Patti and she declared it Father's Day weekend, so we went out sailing on both Saturday and Sunday. The weather turned out to be spectacular both days. Hot and humid on land, but delightful out on the water.
On Saturday, we left the dock, hoping to back up to the right so we could leave the fairway bow first. No such luck. We backed out with Lily on boathook duty. The breeze seemed inconsistent, but definitely there. We raised sail in the harbor, then set out southeast. The sailing was absolutely glorious. A reef in the main, full genny. We sailed in the high 5's for about an hour and a half, then headed back to pick up a mooring. There were no moorings with whips available, so we decided to anchor. I gave brief instructions to Patti and Lily, and they tried to put the anchor over. They took the bungee off, but the secondary line got caught on the bow roller. I had to go forward and free it up. But once that was done, we put over all of the chain (50 feet), and tied the line rode off at 60 feet. When I powered down on the anchor, it was really clear that it had caught.

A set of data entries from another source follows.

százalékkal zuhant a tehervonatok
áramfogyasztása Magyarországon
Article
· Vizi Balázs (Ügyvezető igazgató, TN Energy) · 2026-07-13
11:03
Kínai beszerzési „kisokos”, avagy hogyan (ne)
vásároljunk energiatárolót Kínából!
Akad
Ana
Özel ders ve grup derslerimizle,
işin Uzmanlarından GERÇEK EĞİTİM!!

We went into relaxation mode. Lily felt the water, and it was too cold to go in, so we just chilled. Not for too long (about an hour or so) because we had to get back to the dog. I had to show Patti and Lily how to haul in the anchor; good thing because it got difficult to free the anchor from the bottom. But just holding the chain while the bow went up and down seemed to do it. The plow held a lot of mud for sure. Back to the dock where Marsh helped us dock.
Sunday seemed a carbon copy of Saturday, but without the haze and high clouds. Patti made us lunch and we again left the dock about noon. The practice from the day before made things a lot easier as we raised sail and headed out. Our goal on Sunday: the Thimbles. But the wind was coming from the east-southeast, so it was going to be a mostly downwind run. Not our best point of sail. After about twenty minutes, it became clear we weren't going to make it there in time to float much before we had to get back so Lily could make her train home.

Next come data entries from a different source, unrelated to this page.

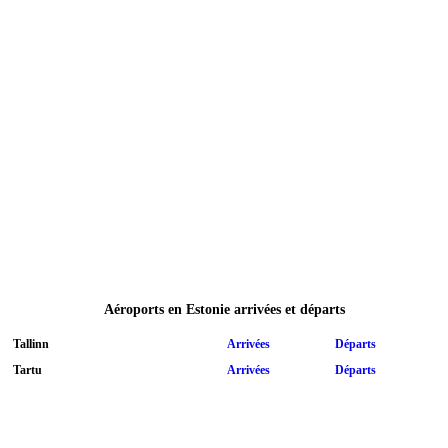
Aéroports en Estonie arrivées et départs
Tallinn
Arrivées
Départs
Tartu
Arrivées
Départs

So we turned about and headed southwest, winding up a mile or so west and south of Branford reef. The winds had started out very nice -- about 12 knots -- but had been slowly moderating as the day went on. At about 2 pm, I decided that if we were going to have time to float, we needed to get back, so we headed back to the harbor. This was the time the winds really died down -- maybe 5 knots -- so we were sailing at less than 3 knots. So I fired up the engine and we motorsailed back to the harbor.
Again, no moorings with whips. The only one was in the line of moorings closest to the shore. Since it was dead low tide, I didn't want to risk it, so we anchored again. It went smoothly this time, with the anchor again catching first try. Even though the water was colder than the day before, we decided to go in. In another first, we blew up the new floatie seats that Patti had bought at Costco. Both she and Lily floated a bit, then Patti came in and Lily and I floated about. The water was cold, but it wasn't nearly that bad sitting in the seats. I stayed in for a bit after they both went back aboard, just enjoying the feeling. But I realized I didn't have any sunblock on my arms, so I didn't want to stay out too long.

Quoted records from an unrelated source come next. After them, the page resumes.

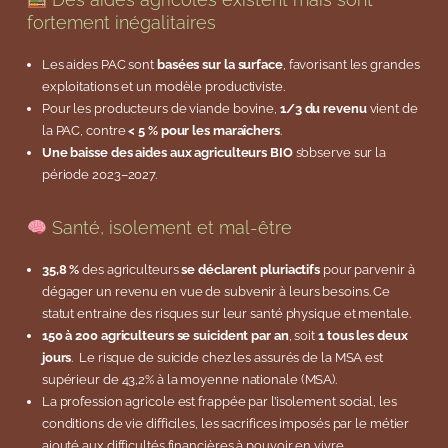
fortement inégalitaires
Les aides PAC sont
basées sur la surface
, favorisant les grandes
exploitations et un modèle productiviste.
Pour les producteurs de viande bovine,
1/3 du revenu
vient de
la PAC, contre
< 5 % pour les maraîchers
.
Une baisse des aides aux agriculteurs BIO
s’observe sur la
période 2023–2027.
Santé, isolement et mal-être
35,8 %
des agriculteurs
se déclarent pluriactifs
pour parvenir à
dégager un revenu en vue de subvenir à leurs besoins. Ce
statut entraine des risques sur leur santé physique et mentale.
150 à 200 agriculteurs se suicident par an
, soit
1 tous les deux
jours
. Le risque de suicide chez les assurés de la MSA est
supérieur de 43,2% à la moyenne nationale (MSA).
La profession agricole est frappée par l’isolement social, les
conditions de vie difficiles, les sacrifices imposés par le métier
ajouté aux difficultés financières à pouvoir en vivre.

We deflated the floats and put them on the foredeck to dry while we sat, read and relaxed. Eventually, we headed back to the dock so that Lily and Patti could take quick showers. We had Father's Day plans with Mom, Dad and Dave at Sushi Palace in Hamden at 5:30 (Kim had come twice to walk the dog), and had to get Lily to the station for her 5:30 train.
All in all, a great, great weekend.
Still to do: put water in the tanks and dewinterize the water system; replumb the head; reroute the reefing line.